Macbeth hears that he is going to be king; he and Lady Macbeth kill people so he can become king; both of them die.

Macbeth Summary

Three witches tell the Scottish general Macbeth that he will be King of Scotland. Encouraged by his wife, Macbeth kills the king, becomes the new king, and kills more people out of paranoia. Civil war erupts to overthrow Macbeth, resulting in more death.


More detail: 2 minute read

Act I

On a bleak Scottish moorland, Macbeth and Banquo, two of King Duncan's generals, discover three strange women (witches). The witches prophesy that Macbeth will be promoted twice: to Thane of Cawdor (a rank of the aristocracy bestowed by grateful kings) and King of Scotland. Banquo's descendants will be kings, but Banquo isn't promised any kingdom himself. The generals want to hear more, but the "weird sisters" disappear. 

Soon afterwards, King Duncan names Macbeth Thane of Cawdor as a reward for his success in the recent battles. The promotion seems to support the prophecy. The King then proposes to make a brief visit that night to Macbeth's castle at Inverness. Lady Macbeth receives news from her husband about the prophecy and his new title. She vows to help him become king by whatever means are necessary (*ominous music*). 

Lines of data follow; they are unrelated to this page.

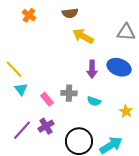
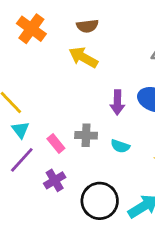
orange cross: (29, 15) -> (31, 29), size x1.5
yellow arrow: (83, 36) -> (83, 57), moved
purple line: (22, 130) -> (22, 160), moved

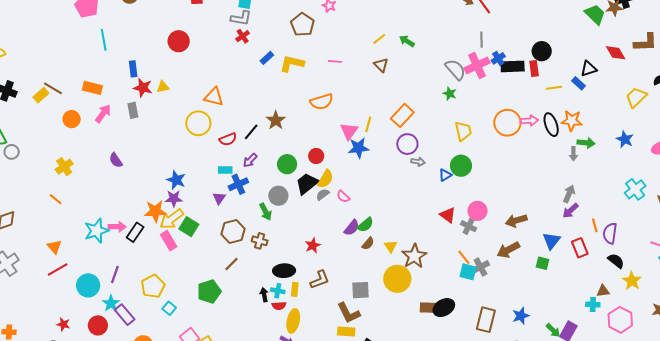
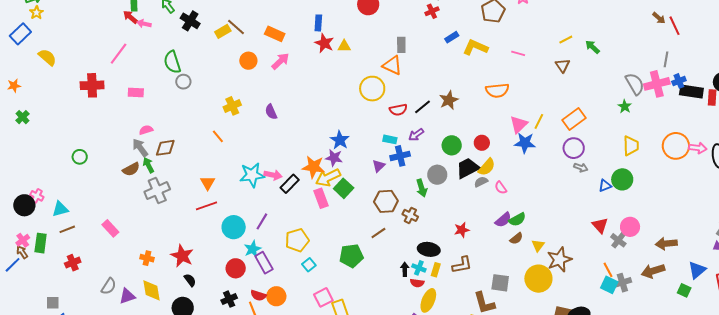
gray rectangle: (133, 110) -> (401, 45), moved
purple semicircle: (116, 160) -> (271, 112), moved
red star: (63, 324) -> (182, 256), moved, size x1.6

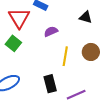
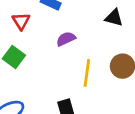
red triangle: (19, 18) -> (21, 21), size x0.6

Macbeth with Henry Irving Programme, 1889
Macbeth with Henry Irving Programme, 1889

Is this a dagger which I see before me?

— Macbeth, Act 2 Scene 1

Act II

Macbeth returns to his castle, followed almost immediately by King Duncan. The Macbeths plot together to kill Duncan and wait until everyone is asleep. At the appointed time, Lady Macbeth gives the guards drugged wine so Macbeth can enter and kill the King. He regrets this almost immediately, but his wife reassures him. She leaves the bloody daggers by the dead king just before Macduff, a nobleman, arrives. When Macduff discovers the murder, Macbeth kills the drunken guards in a show of rage and retribution. Duncan's sons, Malcolm and Donalbain, flee, fearing for their own lives; but they are, nevertheless, blamed for the murder. 

Act III

Macbeth becomes King of Scotland but is plagued by feelings of insecurity. He remembers the prophecy that Banquo's descendants will inherit the throne and arranges for Banquo and his son Fleance to be killed. In the darkness, Banquo is murdered, but his son escapes the assassins. At his state banquet that night, Macbeth sees the ghost of Banquo and worries the courtiers with his mad response. Lady Macbeth dismisses the court and unsuccessfully tries to calm her husband. 

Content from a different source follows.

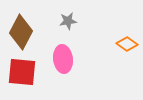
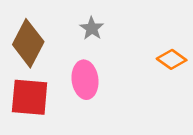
gray star: (68, 21) -> (92, 28), turned -30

Costume for Vivien Leigh as Lady Macbeth, 1955
Costume for Vivien Leigh as Lady Macbeth, 1955

Act IV

Macbeth seeks out the witches who say that he will be safe until a local wood, Birnam Wood, marches into battle against him. He also need not fear anyone born of woman (that sounds secure, no loop-holes here). They also prophesy that the Scottish succession will still come from Banquo's son. Macbeth embarks on a reign of terror, slaughtering many, including Macduff's family. Macduff had gone to seek Malcolm (one of Duncan's sons who fled) at the court of the English king. Malcolm is young and unsure of himself, but Macduff, pained with grief, persuades him to lead an army against Macbeth. 

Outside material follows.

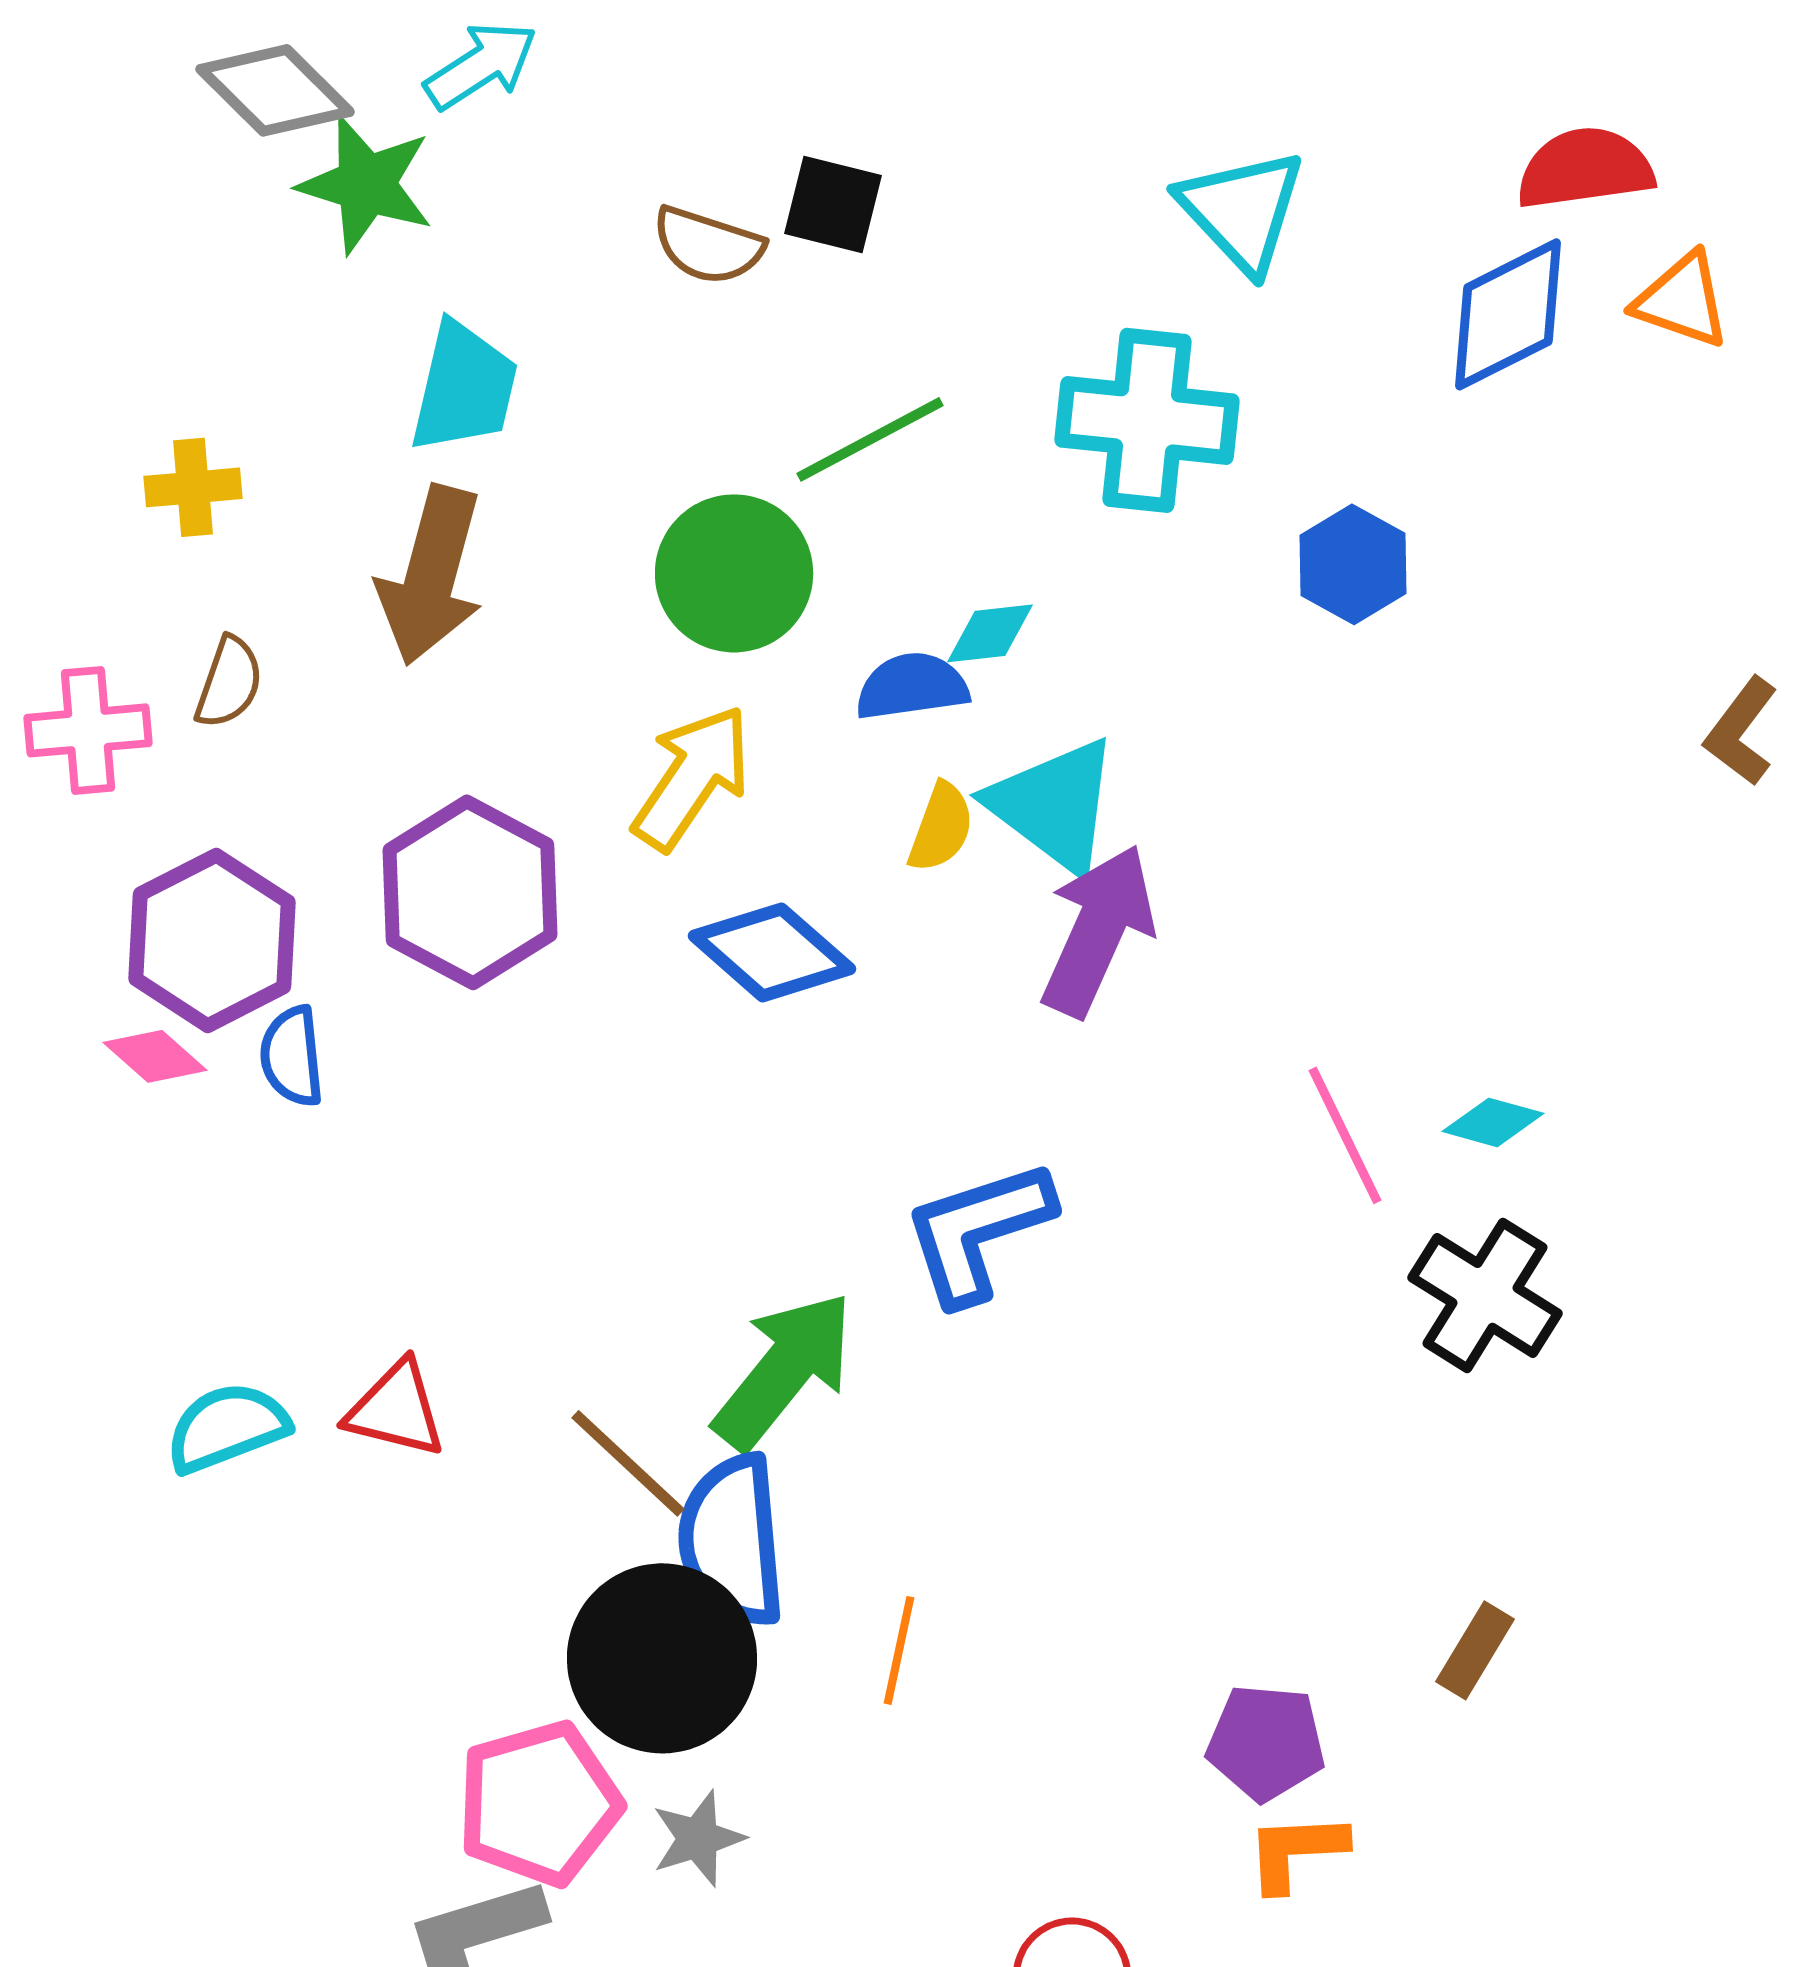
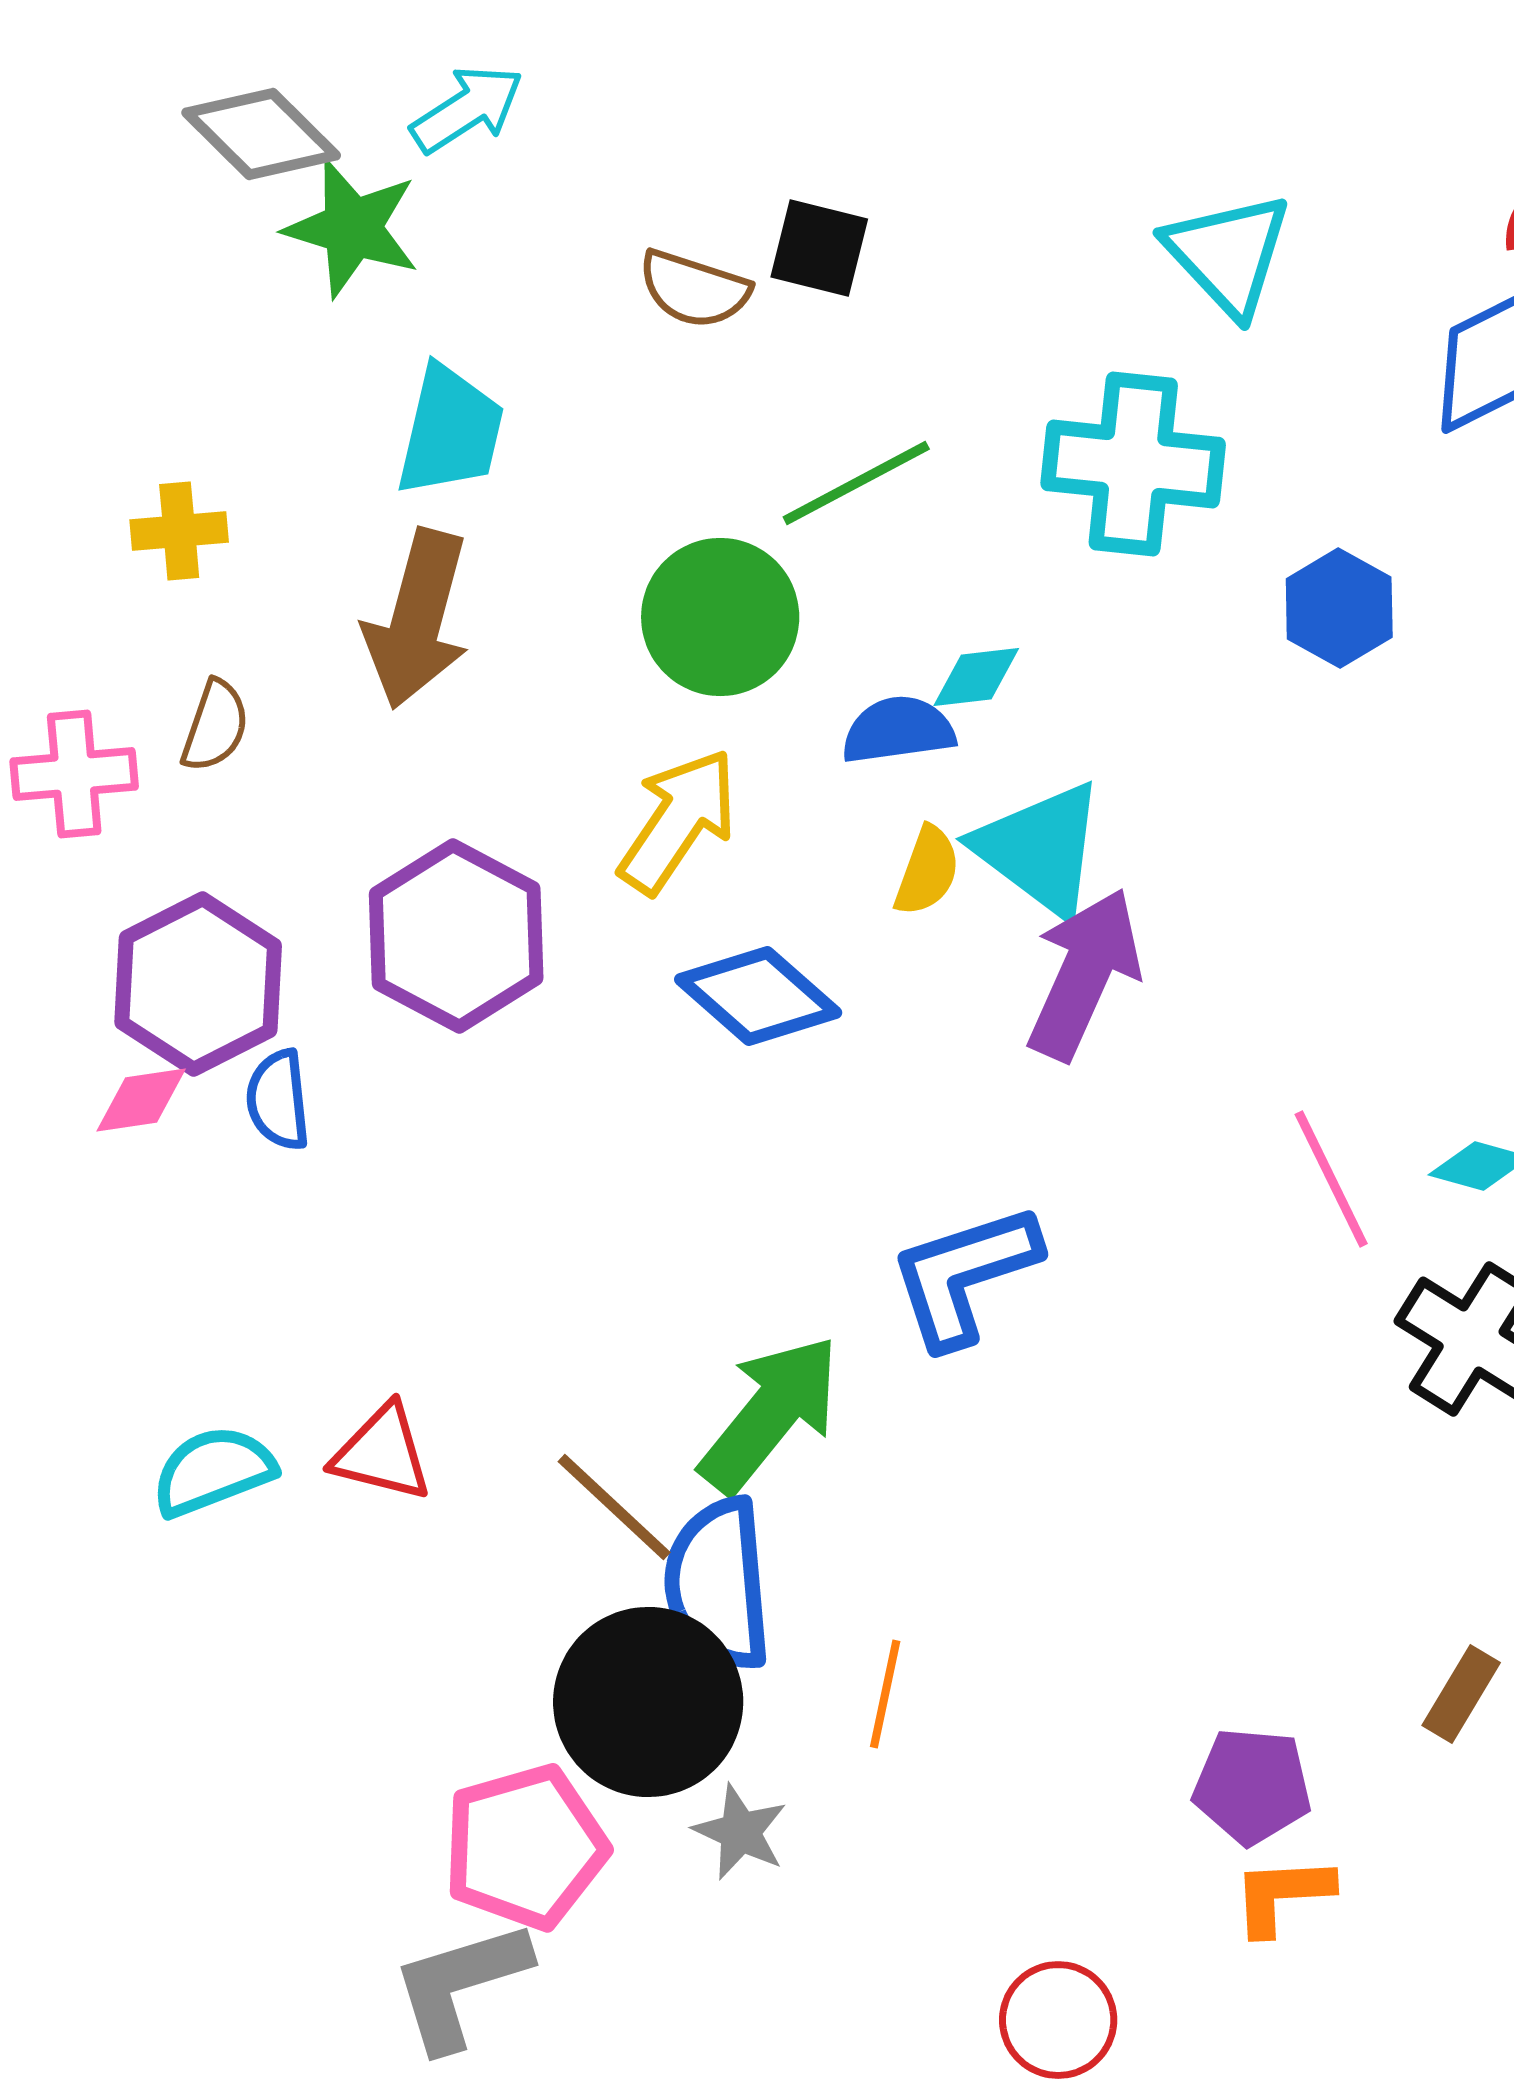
pink diamond: (155, 1056) -> (141, 1100), turned -50
gray star: (698, 1838) -> (740, 1832), moved, turned -30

By the pricking of my thumbs, something wicked this way comes

— Macbeth, Act 4 Scene 1
Royal Shakespeare Company, 1967 (featuring funny hats)
Royal Shakespeare Company, 1967

Act V

Macbeth feels safe in his remote castle at Dunsinane until he is told that Birnam Wood is moving towards him. Malcolm's army is carrying branches from the forest as camouflage for their assault on Macbeth's stronghold. Meanwhile, an overwrought and conscience-ridden Lady Macbeth walks in her sleep and tells her secrets to her doctor. She commits suicide. As the final battle commences, Macbeth hears of Lady Macbeth's suicide and mourns. 

Out, damned spot!

— Macbeth, Act 5 Scene 1

In the midst of a losing battle, Macduff challenges Macbeth. Macbeth learns Macduff is the child of a caesarean birth (loophole!), realises he is doomed, and submits to his enemy. Macduff triumphs and brings the head of the traitor Macbeth to Malcolm. Malcolm declares peace and goes to Scone to be crowned king.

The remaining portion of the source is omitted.